Reproduce all the entries, matching the original word for word.

Excerpts from a dataset
-- Opening Marker --

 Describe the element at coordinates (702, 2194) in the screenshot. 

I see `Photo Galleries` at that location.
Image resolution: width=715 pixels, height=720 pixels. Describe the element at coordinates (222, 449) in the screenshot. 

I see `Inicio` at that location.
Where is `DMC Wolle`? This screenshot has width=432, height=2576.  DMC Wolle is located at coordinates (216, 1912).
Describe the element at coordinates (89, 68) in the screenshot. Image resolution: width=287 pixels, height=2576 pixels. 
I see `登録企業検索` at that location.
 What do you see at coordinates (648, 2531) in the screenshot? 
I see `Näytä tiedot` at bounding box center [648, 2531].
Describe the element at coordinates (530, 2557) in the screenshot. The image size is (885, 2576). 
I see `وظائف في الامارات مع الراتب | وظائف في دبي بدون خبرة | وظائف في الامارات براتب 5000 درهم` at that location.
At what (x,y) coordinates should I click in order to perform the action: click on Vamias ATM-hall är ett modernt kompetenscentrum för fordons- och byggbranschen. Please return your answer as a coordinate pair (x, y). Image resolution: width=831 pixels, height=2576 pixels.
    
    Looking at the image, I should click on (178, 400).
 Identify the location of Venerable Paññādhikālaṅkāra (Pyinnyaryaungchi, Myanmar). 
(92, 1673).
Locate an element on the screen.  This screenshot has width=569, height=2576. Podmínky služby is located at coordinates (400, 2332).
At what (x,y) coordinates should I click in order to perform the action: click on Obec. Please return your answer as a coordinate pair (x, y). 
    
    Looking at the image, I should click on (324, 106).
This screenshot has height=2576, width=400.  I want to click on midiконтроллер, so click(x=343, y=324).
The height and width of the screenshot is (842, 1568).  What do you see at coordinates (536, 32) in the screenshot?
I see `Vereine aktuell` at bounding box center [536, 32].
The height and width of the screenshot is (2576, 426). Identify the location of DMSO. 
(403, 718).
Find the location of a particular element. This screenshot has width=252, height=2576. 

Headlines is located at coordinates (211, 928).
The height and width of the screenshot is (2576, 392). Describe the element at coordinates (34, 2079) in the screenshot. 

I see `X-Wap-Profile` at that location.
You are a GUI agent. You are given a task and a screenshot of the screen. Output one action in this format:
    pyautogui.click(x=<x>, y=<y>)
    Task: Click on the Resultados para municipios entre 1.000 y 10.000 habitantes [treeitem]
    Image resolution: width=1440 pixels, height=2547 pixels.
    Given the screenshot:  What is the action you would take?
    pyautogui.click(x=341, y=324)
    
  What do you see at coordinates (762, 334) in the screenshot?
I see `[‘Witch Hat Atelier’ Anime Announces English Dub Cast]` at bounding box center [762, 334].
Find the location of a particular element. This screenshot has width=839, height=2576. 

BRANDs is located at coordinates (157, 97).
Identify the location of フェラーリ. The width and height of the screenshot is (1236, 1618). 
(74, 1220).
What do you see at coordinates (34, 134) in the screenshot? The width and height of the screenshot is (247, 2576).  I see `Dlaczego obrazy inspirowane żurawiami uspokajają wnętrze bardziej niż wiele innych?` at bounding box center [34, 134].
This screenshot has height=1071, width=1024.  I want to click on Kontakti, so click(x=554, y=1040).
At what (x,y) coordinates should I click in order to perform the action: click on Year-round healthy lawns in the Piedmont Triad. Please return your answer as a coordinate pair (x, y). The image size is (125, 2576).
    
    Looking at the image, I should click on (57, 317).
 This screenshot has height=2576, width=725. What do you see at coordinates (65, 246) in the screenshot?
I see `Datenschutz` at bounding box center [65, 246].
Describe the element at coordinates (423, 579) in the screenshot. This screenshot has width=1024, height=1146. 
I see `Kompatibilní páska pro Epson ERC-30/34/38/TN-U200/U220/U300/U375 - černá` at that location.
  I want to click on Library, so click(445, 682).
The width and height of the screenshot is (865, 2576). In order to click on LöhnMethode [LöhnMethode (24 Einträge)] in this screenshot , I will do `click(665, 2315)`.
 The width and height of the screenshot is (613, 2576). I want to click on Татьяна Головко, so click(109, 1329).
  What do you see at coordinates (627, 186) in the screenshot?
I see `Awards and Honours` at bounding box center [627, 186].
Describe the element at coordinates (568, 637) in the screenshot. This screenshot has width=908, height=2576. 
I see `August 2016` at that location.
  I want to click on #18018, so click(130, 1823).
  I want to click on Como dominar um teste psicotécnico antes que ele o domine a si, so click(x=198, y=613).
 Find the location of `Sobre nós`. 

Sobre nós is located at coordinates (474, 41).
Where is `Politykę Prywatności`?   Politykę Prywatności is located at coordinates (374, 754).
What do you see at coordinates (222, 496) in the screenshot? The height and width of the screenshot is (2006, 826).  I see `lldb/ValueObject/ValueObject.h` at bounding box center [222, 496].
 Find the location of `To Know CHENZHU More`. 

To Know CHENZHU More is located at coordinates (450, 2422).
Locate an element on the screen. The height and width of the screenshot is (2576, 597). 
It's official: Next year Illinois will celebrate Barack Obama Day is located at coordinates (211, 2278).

-- Closing Marker --

### THE ANSWER:
 Describe the element at coordinates (702, 2194) in the screenshot. 

I see `Photo Galleries` at that location.
Image resolution: width=715 pixels, height=720 pixels. Describe the element at coordinates (222, 449) in the screenshot. 

I see `Inicio` at that location.
Where is `DMC Wolle`? This screenshot has width=432, height=2576.  DMC Wolle is located at coordinates (216, 1912).
Describe the element at coordinates (89, 68) in the screenshot. Image resolution: width=287 pixels, height=2576 pixels. 
I see `登録企業検索` at that location.
 What do you see at coordinates (648, 2531) in the screenshot? 
I see `Näytä tiedot` at bounding box center [648, 2531].
Describe the element at coordinates (530, 2557) in the screenshot. The image size is (885, 2576). 
I see `وظائف في الامارات مع الراتب | وظائف في دبي بدون خبرة | وظائف في الامارات براتب 5000 درهم` at that location.
At what (x,y) coordinates should I click in order to perform the action: click on Vamias ATM-hall är ett modernt kompetenscentrum för fordons- och byggbranschen. Please return your answer as a coordinate pair (x, y). Image resolution: width=831 pixels, height=2576 pixels.
    
    Looking at the image, I should click on (178, 400).
 Identify the location of Venerable Paññādhikālaṅkāra (Pyinnyaryaungchi, Myanmar). 
(92, 1673).
Locate an element on the screen.  This screenshot has width=569, height=2576. Podmínky služby is located at coordinates (400, 2332).
At what (x,y) coordinates should I click in order to perform the action: click on Obec. Please return your answer as a coordinate pair (x, y). 
    
    Looking at the image, I should click on (324, 106).
This screenshot has height=2576, width=400.  I want to click on midiконтроллер, so click(x=343, y=324).
The height and width of the screenshot is (842, 1568).  What do you see at coordinates (536, 32) in the screenshot?
I see `Vereine aktuell` at bounding box center [536, 32].
The height and width of the screenshot is (2576, 426). Identify the location of DMSO. 
(403, 718).
Find the location of a particular element. This screenshot has width=252, height=2576. 

Headlines is located at coordinates (211, 928).
The height and width of the screenshot is (2576, 392). Describe the element at coordinates (34, 2079) in the screenshot. 

I see `X-Wap-Profile` at that location.
You are a GUI agent. You are given a task and a screenshot of the screen. Output one action in this format:
    pyautogui.click(x=<x>, y=<y>)
    Task: Click on the Resultados para municipios entre 1.000 y 10.000 habitantes [treeitem]
    Image resolution: width=1440 pixels, height=2547 pixels.
    Given the screenshot:  What is the action you would take?
    pyautogui.click(x=341, y=324)
    
  What do you see at coordinates (762, 334) in the screenshot?
I see `[‘Witch Hat Atelier’ Anime Announces English Dub Cast]` at bounding box center [762, 334].
Find the location of a particular element. This screenshot has width=839, height=2576. 

BRANDs is located at coordinates (157, 97).
Identify the location of フェラーリ. The width and height of the screenshot is (1236, 1618). 
(74, 1220).
What do you see at coordinates (34, 134) in the screenshot? The width and height of the screenshot is (247, 2576).  I see `Dlaczego obrazy inspirowane żurawiami uspokajają wnętrze bardziej niż wiele innych?` at bounding box center [34, 134].
This screenshot has height=1071, width=1024.  I want to click on Kontakti, so click(x=554, y=1040).
At what (x,y) coordinates should I click in order to perform the action: click on Year-round healthy lawns in the Piedmont Triad. Please return your answer as a coordinate pair (x, y). The image size is (125, 2576).
    
    Looking at the image, I should click on (57, 317).
 This screenshot has height=2576, width=725. What do you see at coordinates (65, 246) in the screenshot?
I see `Datenschutz` at bounding box center [65, 246].
Describe the element at coordinates (423, 579) in the screenshot. This screenshot has width=1024, height=1146. 
I see `Kompatibilní páska pro Epson ERC-30/34/38/TN-U200/U220/U300/U375 - černá` at that location.
  I want to click on Library, so click(445, 682).
The width and height of the screenshot is (865, 2576). In order to click on LöhnMethode [LöhnMethode (24 Einträge)] in this screenshot , I will do `click(665, 2315)`.
 The width and height of the screenshot is (613, 2576). I want to click on Татьяна Головко, so click(109, 1329).
  What do you see at coordinates (627, 186) in the screenshot?
I see `Awards and Honours` at bounding box center [627, 186].
Describe the element at coordinates (568, 637) in the screenshot. This screenshot has width=908, height=2576. 
I see `August 2016` at that location.
  I want to click on #18018, so click(130, 1823).
  I want to click on Como dominar um teste psicotécnico antes que ele o domine a si, so click(x=198, y=613).
 Find the location of `Sobre nós`. 

Sobre nós is located at coordinates (474, 41).
Where is `Politykę Prywatności`?   Politykę Prywatności is located at coordinates (374, 754).
What do you see at coordinates (222, 496) in the screenshot? The height and width of the screenshot is (2006, 826).  I see `lldb/ValueObject/ValueObject.h` at bounding box center [222, 496].
 Find the location of `To Know CHENZHU More`. 

To Know CHENZHU More is located at coordinates (450, 2422).
Locate an element on the screen. The height and width of the screenshot is (2576, 597). 
It's official: Next year Illinois will celebrate Barack Obama Day is located at coordinates (211, 2278).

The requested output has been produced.